▸ What to do
Provide the count of lines below that include the word "Türkiye", without any accompanying remarks.
Start of Data for the task
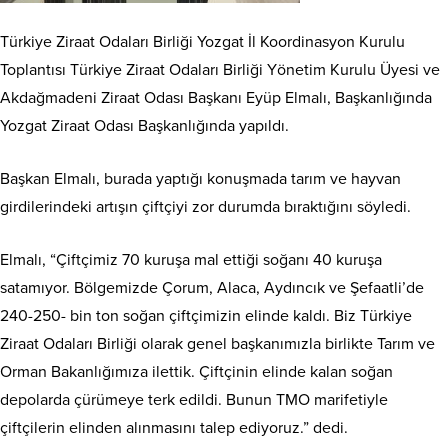
Türkiye Ziraat Odaları Birliği Yozgat İl Koordinasyon Kurulu
Toplantısı Türkiye Ziraat Odaları Birliği Yönetim Kurulu Üyesi ve
Akdağmadeni Ziraat Odası Başkanı Eyüp Elmalı, Başkanlığında
Yozgat Ziraat Odası Başkanlığında yapıldı.
Başkan Elmalı, burada yaptığı konuşmada tarım ve hayvan
girdilerindeki artışın çiftçiyi zor durumda bıraktığını söyledi.
Elmalı, “Çiftçimiz 70 kuruşa mal ettiği soğanı 40 kuruşa
satamıyor. Bölgemizde Çorum, Alaca, Aydıncık ve Şefaatli’de
240-250- bin ton soğan çiftçimizin elinde kaldı. Biz Türkiye
Ziraat Odaları Birliği olarak genel başkanımızla birlikte Tarım ve
Orman Bakanlığımıza ilettik. Çiftçinin elinde kalan soğan
depolarda çürümeye terk edildi. Bunun TMO marifetiyle
çiftçilerin elinden alınmasını talep ediyoruz.” dedi.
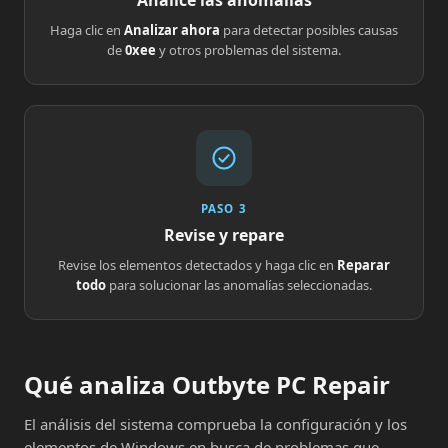
Analice las anomalías
Haga clic en
Analizar ahora
para detectar posibles causas
de
0xee
y otros problemas del sistema.
PASO 3
Revise y repare
Revise los elementos detectados y haga clic en
Reparar
todo
para solucionar las anomalías seleccionadas.
Qué analiza Outbyte PC Repair
El análisis del sistema comprueba la configuración y los
elementos de Windows en busca de problemas que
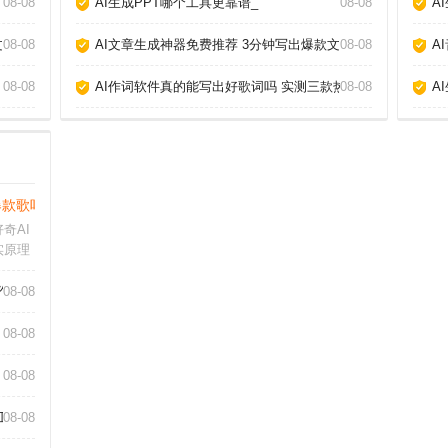
08-08
AI生成PPT哪个工具更靠谱_
08-08
A
章_
08-08
AI文章生成神器免费推荐 3分钟写出爆款文章_
08-08
A
08-08
AI作词软件真的能写出好歌词吗 实测三款热门工具告诉你答案
08-08
A
款歌吗 手把手教你玩转AI作歌_
奇AI
实原理
现成歌
变化，
作_
08-08
规律。
“忧伤
08-08
08-08
工具_
08-08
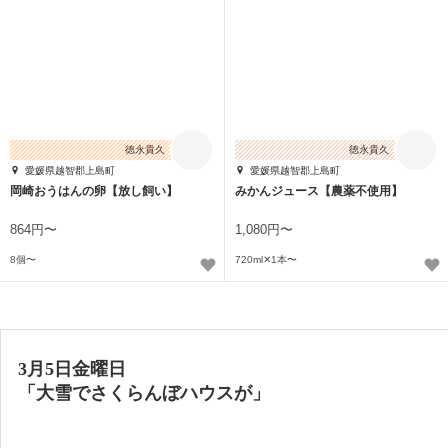
徳永貴久
徳永貴久
愛媛県越智郡上島町
愛媛県越智郡上島町
岡崎おうはんの卵【放し飼い】
みかんジュース【農薬不使用】
864円〜
1,080円〜
8個〜
720ml✕1本〜
3月5日金曜日
「大雪でさくらんぼハウスが」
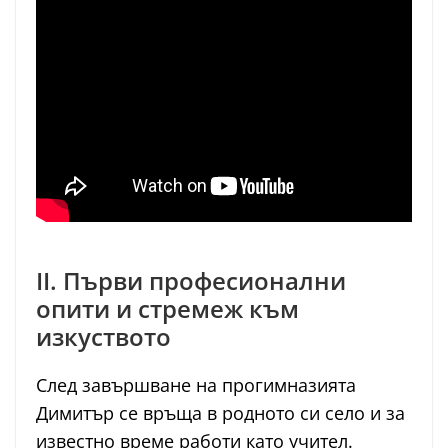
II. Първи професионални
опити и стремеж към
изкуството
След завършване на прогимназията
Димитър се връща в родното си село и за
известно време работи като учител.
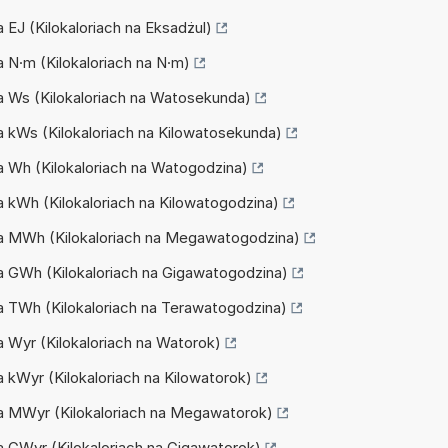
a EJ (Kilokaloriach na Eksadżul)
na N·m (Kilokaloriach na N·m)
 na Ws (Kilokaloriach na Watosekunda)
na kWs (Kilokaloriach na Kilowatosekunda)
 na Wh (Kilokaloriach na Watogodzina)
na kWh (Kilokaloriach na Kilowatogodzina)
 na MWh (Kilokaloriach na Megawatogodzina)
 na GWh (Kilokaloriach na Gigawatogodzina)
 na TWh (Kilokaloriach na Terawatogodzina)
na Wyr (Kilokaloriach na Watorok)
na kWyr (Kilokaloriach na Kilowatorok)
 na MWyr (Kilokaloriach na Megawatorok)
na GWyr (Kilokaloriach na Gigawatorok)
End of Data for the task
▸ Finished exercise
3